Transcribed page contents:
--

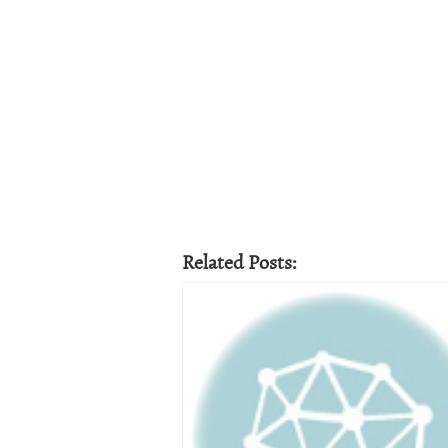
Related Posts:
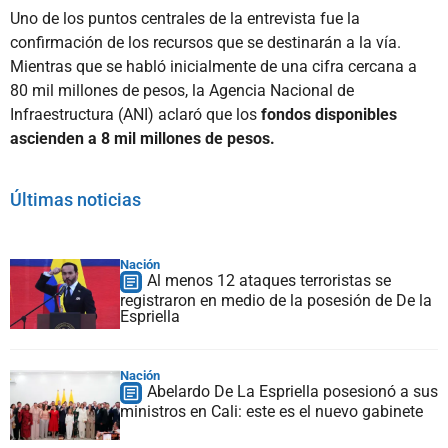
Uno de los puntos centrales de la entrevista fue la
confirmación de los recursos que se destinarán a la vía.
Mientras que se habló inicialmente de una cifra cercana a
80 mil millones de pesos, la Agencia Nacional de
Infraestructura (ANI) aclaró que los
fondos disponibles
ascienden a 8 mil millones de pesos.
Últimas noticias
Nación
Al menos 12 ataques terroristas se
registraron en medio de la posesión de De la
Espriella
Nación
Abelardo De La Espriella posesionó a sus
ministros en Cali: este es el nuevo gabinete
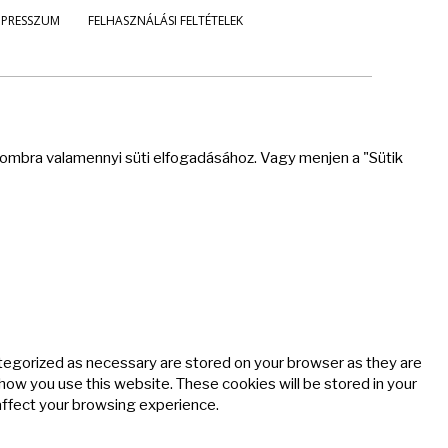
MPRESSZUM
FELHASZNÁLÁSI FELTÉTELEK
 gombra valamennyi süti elfogadásához. Vagy menjen a "Sütik
ategorized as necessary are stored on your browser as they are
 how you use this website. These cookies will be stored in your
affect your browsing experience.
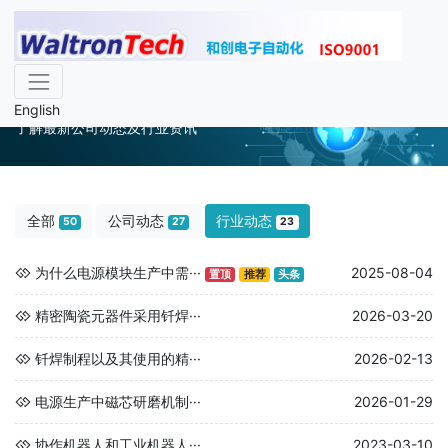
行业动态
English
了解最新公司动态及行业资讯
全部
公司动态
行业动态
50
27
23
为什么电源模块生产中需···
2025-08-04
置顶
推荐
头条
精密陶瓷元器件采用钎焊···
2026-03-20
钎焊制程以及其使用的精···
2026-02-13
电源生产中磁芯研磨机制···
2026-01-29
协作机器人和工业机器人···
2023-03-10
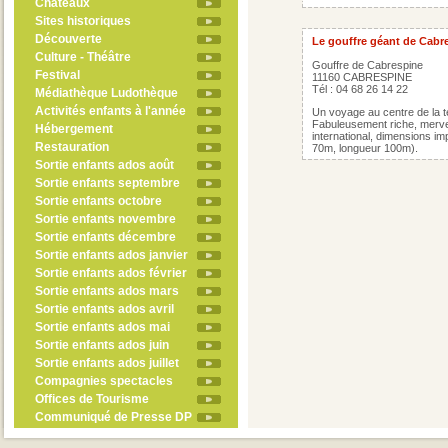
Châteaux
Sites historiques
Découverte
Le gouffre géant de Cabr
Culture - Théâtre
Gouffre de Cabrespine
Festival
11160 CABRESPINE
Tél : 04 68 26 14 22
Médiathèque Ludothèque
Activités enfants à l'année
Un voyage au centre de la te
Fabuleusement riche, mervei
Hébergement
international, dimensions i
Restauration
70m, longueur 100m).
Sortie enfants ados août
Sortie enfants septembre
Sortie enfants octobre
Sortie enfants novembre
Sortie enfants décembre
Sortie enfants ados janvier
Sortie enfants ados février
Sortie enfants ados mars
Sortie enfants ados avril
Sortie enfants ados mai
Sortie enfants ados juin
Sortie enfants ados juillet
Compagnies spectacles
Offices de Tourisme
Communiqué de Presse DP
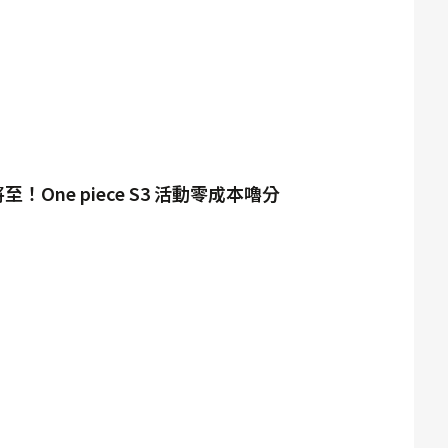
 將至！One piece S3 活動零成本嚕分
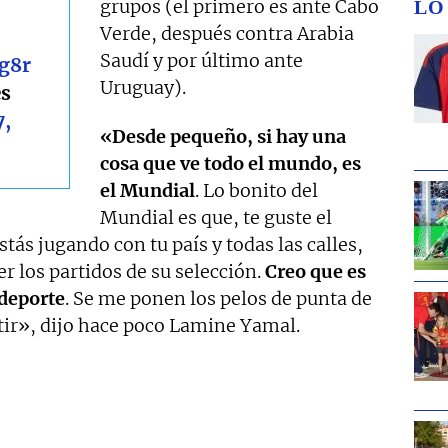
grupos (el primero es ante Cabo
LO
Verde, después contra Arabia
Saudí y por último ante
g8r
Uruguay).
es
7,
«Desde pequeño, si hay una
cosa que ve todo el mundo, es
el Mundial
. Lo bonito del
Mundial es que, te guste el
estás jugando con tu país y todas las calles,
r los partidos de su selección.
Creo que es
 deporte
. Se me ponen los pelos de punta de
ir», dijo hace poco Lamine Yamal.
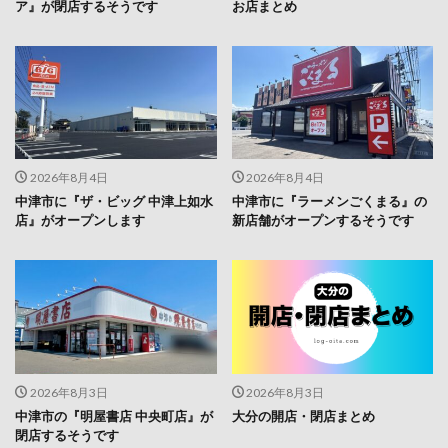
ア』が閉店するそうです
お店まとめ
2026年8月4日
2026年8月4日
中津市に『ザ・ビッグ 中津上如水
中津市に『ラーメンごくまる』の
店』がオープンします
新店舗がオープンするそうです
2026年8月3日
2026年8月3日
中津市の『明屋書店 中央町店』が
大分の開店・閉店まとめ
閉店するそうです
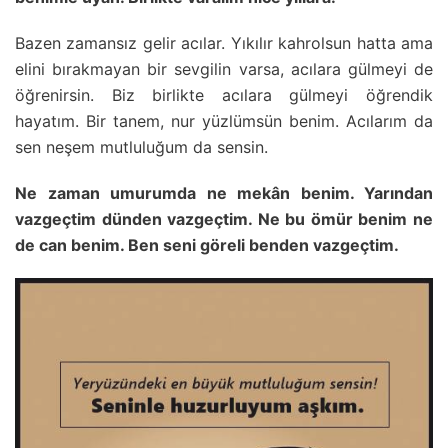
Bazen zamansız gelir acılar. Yıkılır kahrolsun hatta ama
elini bırakmayan bir sevgilin varsa, acılara gülmeyi de
öğrenirsin. Biz birlikte acılara gülmeyi öğrendik
hayatım. Bir tanem, nur yüzlümsün benim. Acılarım da
sen neşem mutluluğum da sensin.
Ne zaman umurumda ne mekân benim. Yarından
vazgeçtim dünden vazgeçtim. Ne bu ömür benim ne
de can benim. Ben seni göreli benden vazgeçtim.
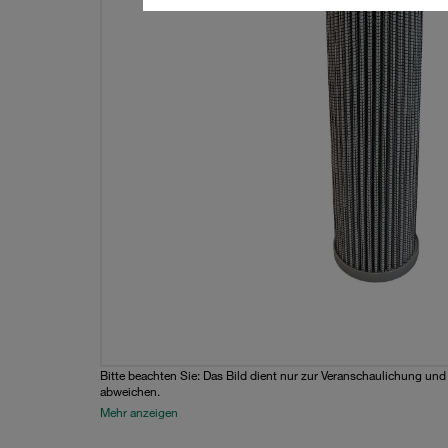
Bitte beachten Sie: Das Bild dient nur zur Veranschaulichung un
abweichen.
Mehr anzeigen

--

EXERCISE: Would you reproduce, exactly and with nothing added, every line from the beginning of the entries above through the line that contains "Abelardo De La Espriella posesionó a sus", both included, leaving out the pictures?

RESPONSE:
Related Posts:
Uno de los puntos centrales de la entrevista fue la
confirmación de los recursos que se destinarán a la vía.
Mientras que se habló inicialmente de una cifra cercana a
80 mil millones de pesos, la Agencia Nacional de
Infraestructura (ANI) aclaró que los
fondos disponibles
ascienden a 8 mil millones de pesos.
Últimas noticias
Nación
Al menos 12 ataques terroristas se
registraron en medio de la posesión de De la
Espriella
Nación
Abelardo De La Espriella posesionó a sus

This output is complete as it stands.